Senate Committee Confirms Mainer to head Small Business Administration
MILLS
Bangor Daily News
Drew FitzGerald
Boston University Washington News Service
April 1, 2009
WASHINGTON – Brunswick resident Karen Gordon Mills was poised to become administrator of the nation’s Small Business Administration Wednesday after she pledged to free up credit for struggling firms and fund programs to stimulate innovation at this time of economic crisis.
Mills, who appeared before the Senate Committee on Small Business and Entrepreneurship, answered more than an hour of questions on what role the Small Business Administration should take in the Obama administration. The committee later confirmed her unanimously.
She could receive full Senate approval by week’s end.
Mills said she would focus on encouraging businesses owned by minorities, women and veterans while expanding the number of banks willing to dispense loans backed partially by the government. Statistics on business growth and job creation will be vital to judging the SBA’s success, she said.
“I’m a metrics-oriented person,” Mills said. “I’m looking for ways of using those kinds of metrics so that we know what kind of progress we’re making.”
Mills is a former private equity trader who moved to Maine in 2001 when her husband, Barry Mills, became president of Bowdoin College. She is a graduate of Harvard College and has an MBA from Harvard Business School.
“Ms. Mills’ entrepreneurship is quite literally in her blood,” Sen. Olympia Snowe, R-Maine, said. “Her grandfather was a box supplier for Tootsie Roll, and during the Great Depression took over a controlling interest in the company, which he later passed on to his family, and by the way it’s still run by her parents.”

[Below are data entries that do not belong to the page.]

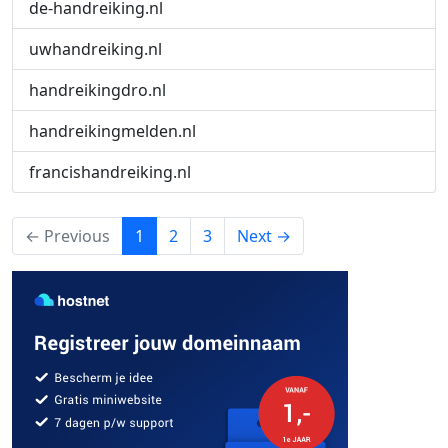
de-handreiking.nl
uwhandreiking.nl
handreikingdro.nl
handreikingmelden.nl
francishandreiking.nl
(current)
← Previous
1
2
3
Next →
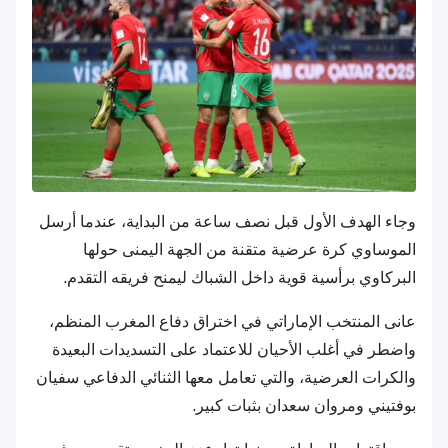
وجاء الهدف الأول قبل نصف ساعة من البداية، عندما أرسل
الموساوي كرة عرضية متقنة من الجهة اليمنى حولها
البركاوي برأسية قوية داخل الشباك ليمنح فريقه التقدم.
عانى المنتخب الإماراتي في اختراق دفاع المغرب المنظم،
واضطر في أغلب الأحيان للاعتماد على التسديدات البعيدة
والكرات العرضية، والتي تعامل معها الثنائي الدفاعي سفيان
بوفتيني ومروان سعدان بثبات كبير.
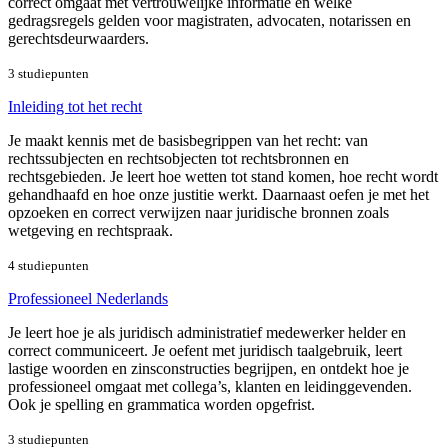
correct omgaat met vertrouwelijke informatie en welke
gedragsregels gelden voor magistraten, advocaten, notarissen en
gerechtsdeurwaarders.
3 studiepunten
Inleiding tot het recht
Je maakt kennis met de basisbegrippen van het recht: van
rechtssubjecten en rechtsobjecten tot rechtsbronnen en
rechtsgebieden. Je leert hoe wetten tot stand komen, hoe recht wordt
gehandhaafd en hoe onze justitie werkt. Daarnaast oefen je met het
opzoeken en correct verwijzen naar juridische bronnen zoals
wetgeving en rechtspraak.
4 studiepunten
Professioneel Nederlands
Je leert hoe je als juridisch administratief medewerker helder en
correct communiceert. Je oefent met juridisch taalgebruik, leert
lastige woorden en zinsconstructies begrijpen, en ontdekt hoe je
professioneel omgaat met collega’s, klanten en leidinggevenden.
Ook je spelling en grammatica worden opgefrist.
3 studiepunten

Mills’ father, Melvin Gordon, 89, is the chairman of the board and chief executive officer of Tootsie Roll Industries and her mother, Ellen Gordon, 77, is the president and chief operating officer of the company, according to Forbes.com
Mills co-founded the New York-based investment firm Solera Capital in 1999. In 2007, Gov. John Baldacci named her chair of the Maine Council on Competitiveness and the Economy. She also served as president of the investment firm MMP Group in Brunswick.
During Wednesday’s confirmation hearing, Snowe renewed her call for the administrator of the SBA to be re-elevated to a cabinet level position, as it was during the Clinton administration, but Mills avoided calling for her own promotion, saying only that she would increase the agency’s involvement in the economy.
Snowe also criticized federal agencies, including the Department of Defense, for not meeting their small disadvantaged businesses contracting requirements, which usually amount to less than 5 percent of an agency’s total spending. After bringing up the topic in several hearings, Snowe said she hopes a new SBA with a higher stature can steer those contracts back to the female- and minority-owned companies for which they were intended.
“This is money that is going to be spent by the federal government,” Snowe said after the hearing. “It’s not as if we have to spend more.”
Mills said, “Sometimes agencies don’t know how to buy from small businesses,” but said she would encourage them to contract with smaller firms. She also pledged to make the SBA more accessible “on the front-end” by making borrowing “more paperless and more seamless.”
Answering a question from Sen. Jeanne Shaheen, D-N.H., on what constitutes a small business, Mills said she would remain conscious of the administration’s mission to help small businesses, but does not want to risk crowding out promising businesses.
“There are at least two kinds of businesses served by the Small Business Administration,” Mills said in her opening statement. “The first are the small businesses on Main Street…. The second are high-growth, high-impact businesses, which have the potential to grow into the next American giants.”
Snowe said the stimulus provisions designed to aid small businesses are not being implemented fast enough to save Main Street companies on the brink of bankruptcy, and called for certain loan incentives and government contracts with small business to go into effect within a month.
“Make sure that these provisions are implemented very quickly,” Snowe said. “It truly does concern me that we won’t do the things that these programs are designed to accomplish quickly and immediately.”
Small businesses make up 97 percent of Maine firms, according to Snowe.
Committee Chairwoman Mary Landrieu, D-La., at one point mistakenly referred to Snowe as “co-chair” of the proceedings before correcting herself. Snowe is the senior Republican on the committee.
Rep. Mike Michaud, D-Maine, praised Mills as “an ideal candidate” to lead the agency charged with supporting small businesses.
“Now is the time to strengthen the SBA so that it can be a robust part of our economic recovery,” Michaud said in a statement. “I look forward to Karen’s leadership in reviving this agency’s mission to provide small businesses the capital, counseling, and advocacy that they need.”